Von Volker Mrasek | 06.02.2013
    Man stelle sich den folgenden Unglücksfall vor, rein hypothetisch:

    "Es fällt jemand in der Schweiz, oder sagen wir mal, in Frankreich, Deutschland in den Rhein. Und wird in der Nordsee herausgefischt."

    Der Verdacht liegt nahe, dass es sich bei dem Toten um einen Bürger aus einem der Anrainerländer handelt.

    "Könnte aber jemand sein, der vielleicht aus USA als Rucksacktourist in Europa unterwegs gewesen ist."

    Bei einer angeschwemmten Leiche finden sich oft keine Papiere mehr.

    "Jetzt fangen natürlich die Ermittlungen an. Man würde in den Nachbarstaaten ermitteln, findet aber in den direkten Ermittlungen nichts heraus."

    Solche Fälle würde Peter Ambs gerne in Zukunft einfacher - oder überhaupt - lösen. Der deutsche Kriminalbeamte arbeitet im Generalsekretariat der internationalen Polizeibehörde Interpol im französischen Lyon. Zugleich leitet er ein europäisches Forschungsprojekt mit dem Namen FASTID, das im März ausläuft.

    Ziel ist es, die Identifizierung von Toten zu verbessern - vor allem nach großen Katastrophen mit Opfern aus vielen verschiedenen Ländern. Und zwar durch eine neue, zentrale Datenbank bei Interpol.

    "Das Wesentliche ist, überhaupt ein solches System erstmals zu installieren. Und dann natürlich so viele Fälle wie möglich aufzuklären."

    Wie schwierig das sein kann, zeigte eine der größten Naturkatastrophen bisher: der verheerende Tsunami in Indonesien und Thailand vor fast genau acht Jahren. Er forderte über 200.000 Todesopfer ...

    "Es sind sehr viele Identifizierungskommissionen aus verschiedenen Ländern vor Ort gewesen. Und das Problem war eben die Koordinierung und die Zusammenführung der Daten. Damals hat man eben festgestellt, dass es weltweit kein zentrales System für die Identifizierung von Vermissten und unbekannten Toten gibt."

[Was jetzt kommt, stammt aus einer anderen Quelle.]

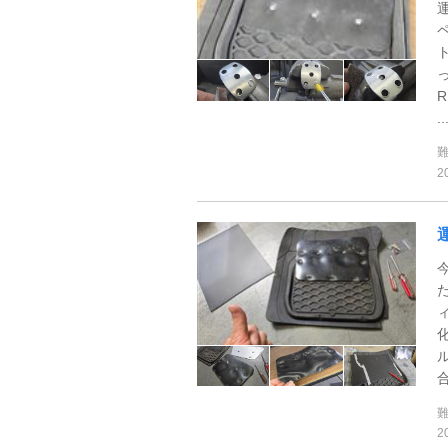
..
2
合
2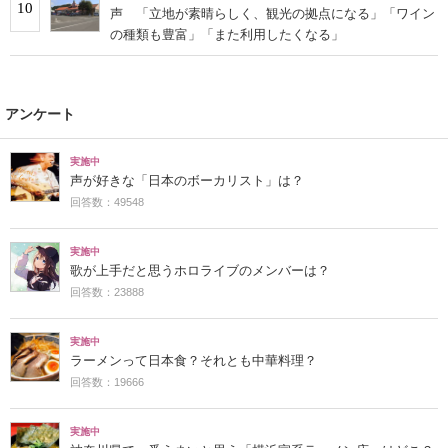
10
声 「立地が素晴らしく、観光の拠点になる」「ワイン
の種類も豊富」「また利用したくなる」
アンケート
実施中
声が好きな「日本のボーカリスト」は？
回答数：49548
実施中
歌が上手だと思うホロライブのメンバーは？
回答数：23888
実施中
ラーメンって日本食？それとも中華料理？
回答数：19666
実施中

    Das wird sich durch FASTID ändern. Die neue zentrale Datenbank von Interpol soll den Ermittlungsbehörden aller Mitgliedsländer zur Verfügung stehen. An dem Projekt beteiligt sind auch das Bundeskriminalamt und zwei Fraunhofer-Institute.

    Bis zum Jahresende wird das System noch getestet, spätestens 2014 soll es fertig eingerichtet sein. In der Datenbank werden Ermittler die Merkmale von frisch untersuchten Todesopfern mit denen von vermissten Personen abgleichen können, und das über Grenzen hinweg:

    "Es ist so, dass die Daten, die zusammengeführt werden, einerseits von den Toten stammen, die eben vor Ort ja gefunden werden. Andererseits aber aus den verschiedenen Mitgliedsstaaten kommen. Um dann den Vermissten aus Deutschland mit dem Toten in Thailand zusammenzuführen. Kann aber genauso aus Frankreich oder aus Großbritannien sein. Das wissen Sie ja vorher nicht. Grundlage ist natürlich, dass Sie vermisst gemeldet worden sind. Dann finden natürlich Ermittlungen statt. Wenn Sie nicht vermisst gemeldet worden sind, werden auch keine Daten von Ihnen erhoben."

    Es gibt primäre und sekundäre Merkmale, die die Ermittler bei der Identifizierung von Toten interessieren:

    "Das Wesentliche sind also Fingerabdrücke, DNA und Zahnschema. Da wird der Großteil der Leichen identifiziert. Tattoos oder Narben, Fotos der Personen. Das sind Daten, die werden erhoben, und die werden in das System dann eingegeben."

    Technisch sei das FASTID-Projekt auf einem guten Weg, sagt Peter Ambs. Doch ob das neue Ermittlungssystem auch in vollem Umfang angenommen wird, kann der Projektleiter noch nicht sagen:

    "Das hängt davon ab, wie bereit die Mitgliedsstaaten sind, ihre Daten dort auch einzuspeichern. DNA-Daten sind sehr sensible Daten. Und die Mitgliedsstaaten achten auch darauf, dass die nicht - in Anführungsstrichen - in falsche Hände geraten."

    Diese Befürchtungen muss Interpol noch zerstreuen. Und Regeln finden, die den Schutz der erhobenen Daten sicherstellen. Peter Ambs wünscht sich, dass das gelingt:

    "Wir erhoffen uns zumindest mal, dass die Mitgliedsstaaten das annehmen und dass eben sehr viele Menschen identifiziert werden können. Was für die Angehörigen ja in der Regel sehr wichtig ist. Dass sie wissen, ja - was ist aus meinem Mann, Frau, Kind geworden."